Lower IOPS than expected / slow small file transfer through SMB

truenasuserh

Cadet
Joined
Sep 29, 2020
Messages
9
I've got the following setup:
1701266370233.png


Disks here are Seagate IronWolf 12 TB hard disks (ST12000VN0008)

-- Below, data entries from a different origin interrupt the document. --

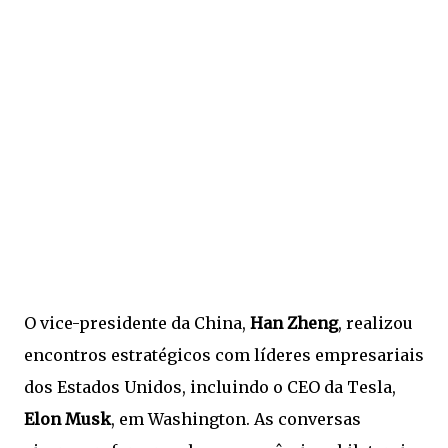
O vice-presidente da China,
Han Zheng
, realizou
encontros estratégicos com líderes empresariais
dos Estados Unidos, incluindo o CEO da Tesla,
Elon Musk
, em Washington. As conversas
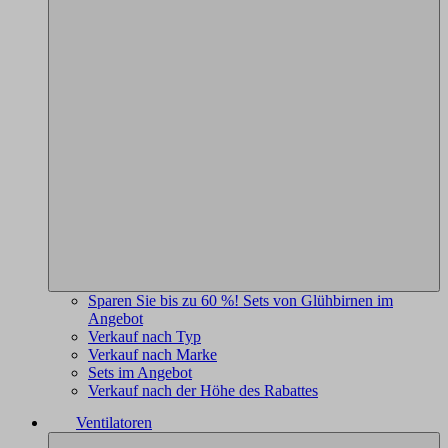
Sparen Sie bis zu 60 %! Sets von Glühbirnen im
Angebot
Verkauf nach Typ
Verkauf nach Marke
Sets im Angebot
Verkauf nach der Höhe des Rabattes
Ventilatoren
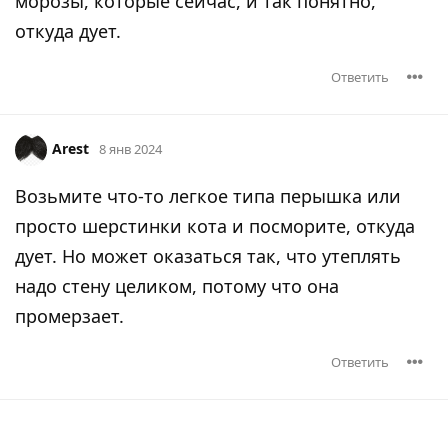
морозы, которые сейчас, и так понятно,
откуда дует.
Ответить
Arest
8 янв 2024
Возьмите что-то легкое типа перышка или
просто шерстинки кота и посморите, откуда
дует. Но может оказаться так, что утеплять
надо стену целиком, потому что она
промерзает.
Ответить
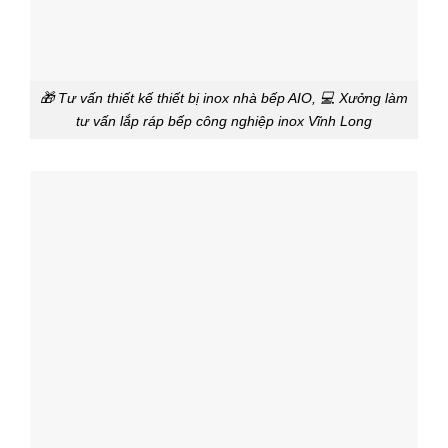
🎁 Tư vấn thiết kế thiết bị inox nhà bếp AIO, 💻 Xưởng làm
tư vấn lắp ráp bếp công nghiệp inox Vĩnh Long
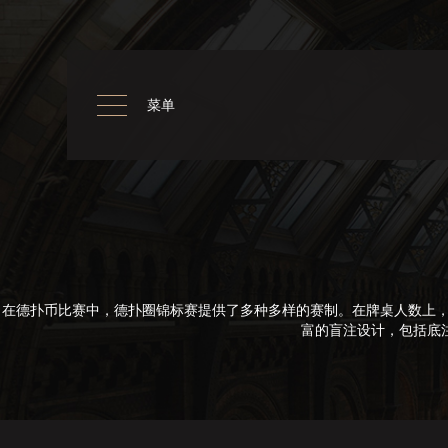
菜单
在德扑币比赛中，德扑圈锦标赛提供了多种多样的赛制。在牌桌人数上，
富的盲注设计，包括底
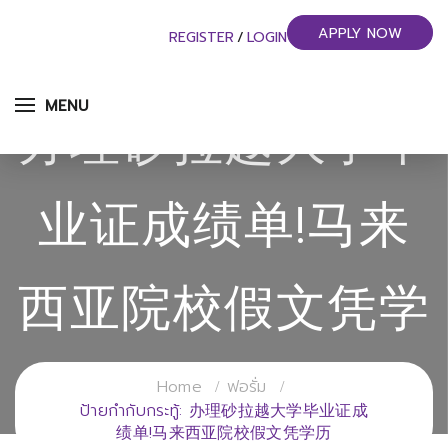
APPLY NOW
REGISTER
/
LOGIN
MENU
办理砂拉越大学毕
业证成绩单!马来
西亚院校假文凭学
历
Home
ฟอรั่ม
ป้ายกำกับกระทู้: 办理砂拉越大学毕业证成
绩单!马来西亚院校假文凭学历
วิทยาลัยการจัดการอุตสาหกรรมบริการ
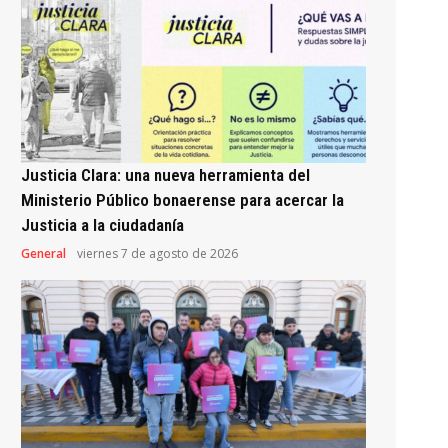
Justicia Clara: una nueva herramienta del
Ministerio Público bonaerense para acercar la
Justicia a la ciudadanía
General
viernes 7 de agosto de 2026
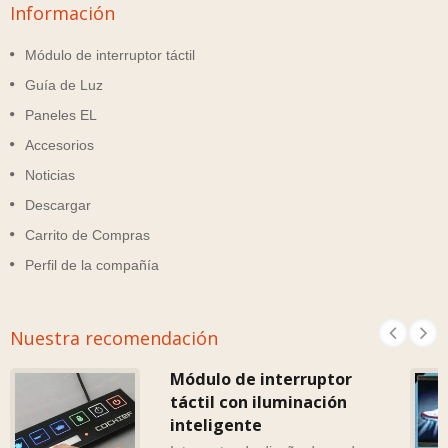
Información
Módulo de interruptor táctil
Guía de Luz
Paneles EL
Accesorios
Noticias
Descargar
Carrito de Compras
Perfil de la compañía
Nuestra recomendación
Módulo de interruptor
táctil con iluminación
inteligente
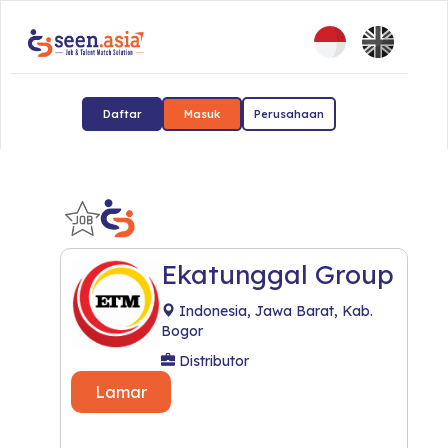
Daftar
Masuk
Perusahaan
Ekatunggal Group
Indonesia, Jawa Barat, Kab.
Bogor
Distributor
Lamar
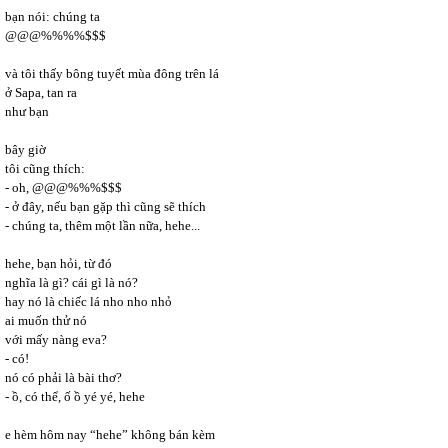
bạn nói: chúng ta
@@@%%%%$$$
và tôi thấy bông tuyết mùa đông trên lá
ở Sapa, tan ra
như bạn
bây giờ
tôi cũng thích:
- oh, @@@%%%$$$
- ở đây, nếu bạn gặp thì cũng sẽ thích
- chúng ta, thêm một lần nữa, hehe...
hehe, bạn hỏi, từ đó
nghĩa là gì? cái gì là nó?
hay nó là chiếc lá nho nho nhỏ
ai muốn thử nó
với mấy nàng eva?
- có!
nó có phải là bài thơ?
- ồ, có thể, ố ồ yé yé, hehe
e hèm hôm nay “hehe” không bán kèm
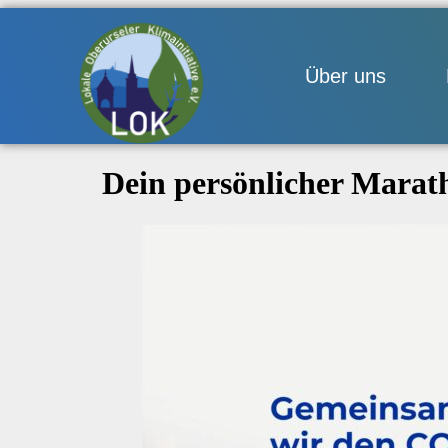
Über uns
Dein persönlicher Marat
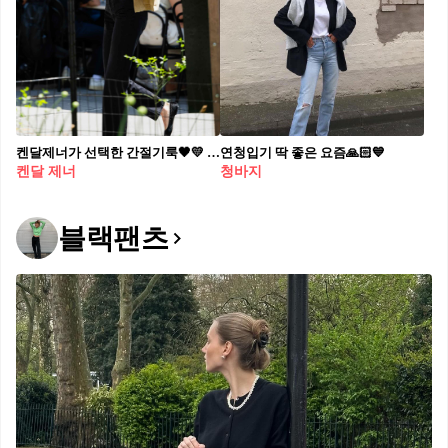
켄달제너가 선택한 간절기룩🖤💛 심플한데 고급스럽고, 꾸안꾸 같은 완성형😎 아이템 정보들 켄달 제너가 미니멀한 간절기룩으로 현실적 워너비를 보여줬습니다. 켄달 제너는 뉴욕 거리에서 베이지 컬러의 스웨이드 재킷으로 계절의 변화를 표현했습니다. 해당 아이템은 로에베(LOEWE)의 턴업 자켓으로, 크롭 기장과 구조감이 특징입니다. 가방은 더로우(The Row)의 누앙스 토트백으로, 부드러운 레더 텍스처와 여유 있는 쉐입이 전체 스타일을 단정하게 잡아주며 실용성과 감도를 동시에 보여줍니다. 슈즈는 더로우의 에바 발레리나 플랫입니다. 벨벳처럼 보이는 앙고라 소재가 클래식한 룩에 따뜻한 터치를 더하며, 블랙 컬러로 무게감을 잡아주었습니다. 사진: 1-7. 게티이미지
연청입기 딱 좋은 요즘🙏🏻💙
켄달 제너
청바지
블랙팬츠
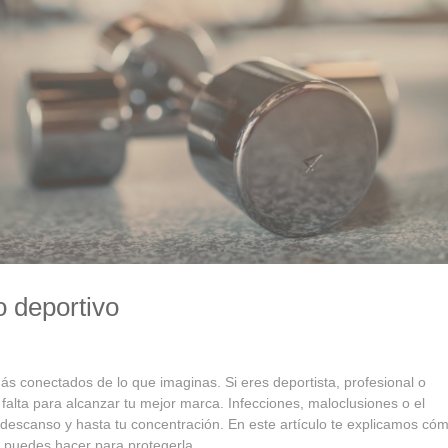
o deportivo
ás conectados de lo que imaginas. Si eres deportista, profesional o
falta para alcanzar tu mejor marca. Infecciones, maloclusiones o el
 descanso y hasta tu concentración. En este artículo te explicamos cóm
ué puedes hacer para protegerla.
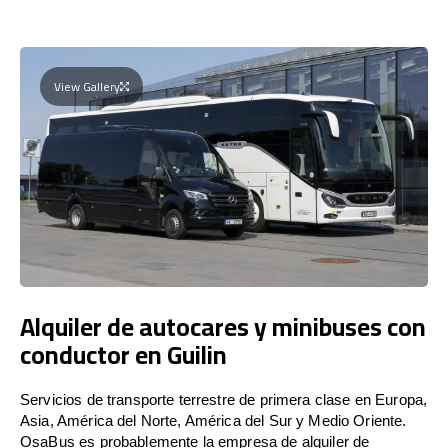
View Gallery
Alquiler de autocares y minibuses con
conductor en Guilin
Servicios de transporte terrestre de primera clase en Europa,
Asia, América del Norte, América del Sur y Medio Oriente.
OsaBus es probablemente la empresa de alquiler de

I've got a test folder of representative production data, which I copy over SMB. This folder is 2.2GB, with mixed filesizes, some 12KB, some 2MB, with a ratio of roughly 50/50 (in size, not file count). During this, the smallest files seem to slow down the copy a lot. My boss is convinced that small or big files shouldn't matter, as small files would get aggregated using transactions, and therefore the hard drives will only see large consecutive writes. This copy takes roughly 59.5 seconds.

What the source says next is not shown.